- The storm did not reach the historical dimensions that some had projected, but the snowfall totals in Manitoba were on par with predictions.
- Snowfall will be reduced by five to ten centimeters as it moves east towards the Red River Valley, including Winnipeg and Morden.
- Although the new snow is inconvenient, Manitoba civil engineering professor Jay Doering says it shouldn’t generate more flooding concerns.
The snowfall totals in Manitoba were on par with estimates, although the storm did not reach the historic proportions that some had predicted.
According to Environment Canada, at 82 millimeters, Onanole and Riding Mountain National Park received the most snowfall. Killarney, to the south, received roughly 60 cm. The south-central region, which includes Winnipeg, received anything from 25 to 35 cm, slightly more along the border, with Morden receiving 38 cm.
Selkirk, located just north of Winnipeg, was affected particularly hard. It reached a height of 45 cm.
The measurements were reported by volunteers and thus are considered preliminary and unofficial by Environment Canada.
Environment Canada scientist Dave Carlsen said, “This system has moved off into Atlantic Canada, and that has weakened dramatically.”
“The cloud forms above Nova Scotia, then arcing over Quebec before heading northeast to southwest across southern Manitoba. So, theoretically, the system continues to influence us, but it is by no means significant.”
According to Carlsen, Manitoba isn’t out of the woods yet, with further snow forecast for Sunday afternoon and evening.
He expects more snowfall in the 10 to 15-centimeter range in regions to the southwest, including Melita, Brandon, and Pilot Mound.
Moving east into the Red River Valley, containing Winnipeg and Morden, there will be a five to ten-centimeter reduction in snowfall.
“So, no, it’s not over yet.” Then it appears that by mid-week, maybe around Wednesday, we may be in for some significant snowfall,” Carlsen said.
“Amounts varied widely across the models, although they could range from a few millimeters to tens of centimeters.” The forecast models don’t show anything like a 30-centimeter snowfall.”
Although the fresh snow is inconvenient, civil engineering professor Jay Doering of Manitoba says it shouldn’t cause any further flooding worries.
“The infrastructure has vastly improved. The settlements in the Red River Valley are all designed to withstand a flood of 1997 plus two feet. “We’ve had major enhancements to the city of Winnipeg’s pumping stations, and we’ve had a greatly larger floodway,” Doering added.

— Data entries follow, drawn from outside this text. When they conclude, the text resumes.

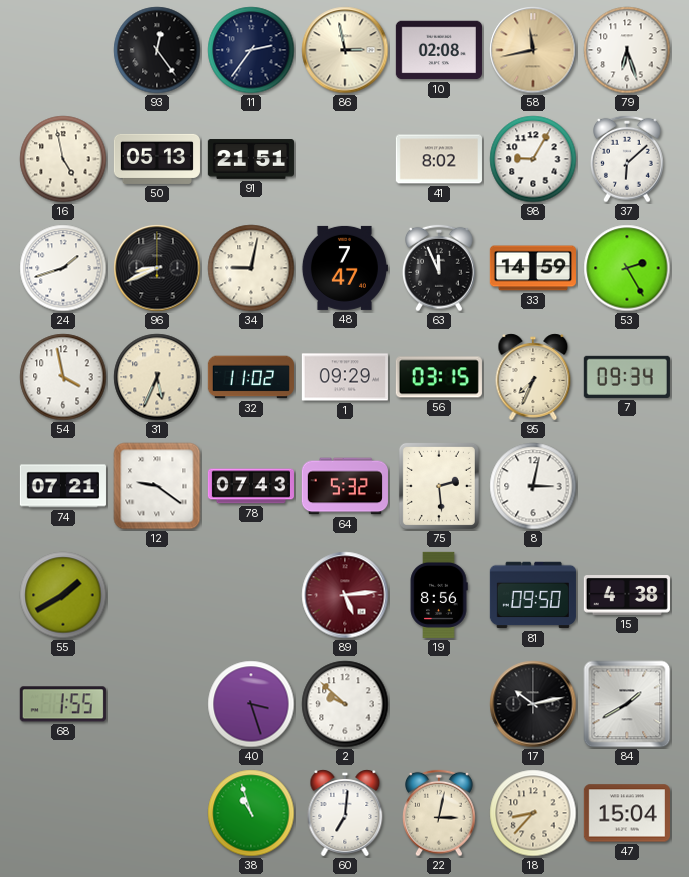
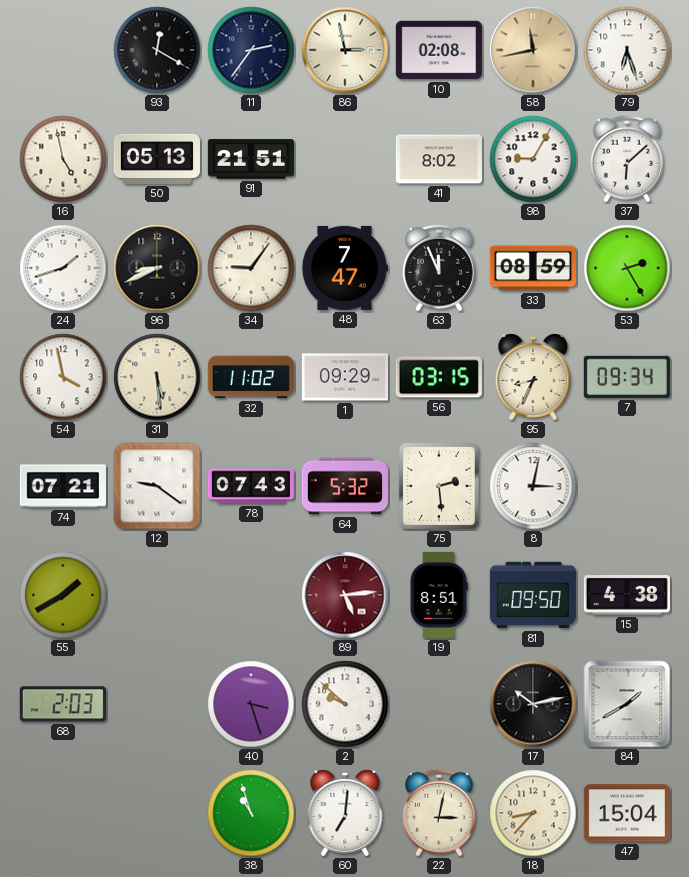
93: 12:24 -> 12:20
34: 9:02 -> 9:06
33: 14:59 -> 08:59
31: 5:34 -> 5:29
95: 7:34 -> 8:34
19: 8:56 -> 8:51
68: 1:55 -> 2:03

“So, unless this snow melts quickly, which doesn’t look to be in the cards, I believe this will be well within our capabilities.”
Meanwhile, Manitoba Hydro claims it has been preparing for an incident comparable to that of October 2019, when a snowstorm wreaked havoc across southern Manitoba, bringing down power lines and leaving some residents without power for weeks.
There was one notable change this time, according to spokesperson Bruce Owen.
“The trees’ leaves were still on the ground” (2019). “That heavy, wet snow hanging to the leaves, trees, and branches breaking, coming down on our lines, and causing problems throughout southern Manitoba and Winnipeg,” Owen said.
“That’s something we didn’t notice.”
Even yet, according to Owen, there were some isolated outages, and power lines were downed in a few communities on Thursday, including Steinbach, McGregor, Hartley, and Fisher River Cree Nation.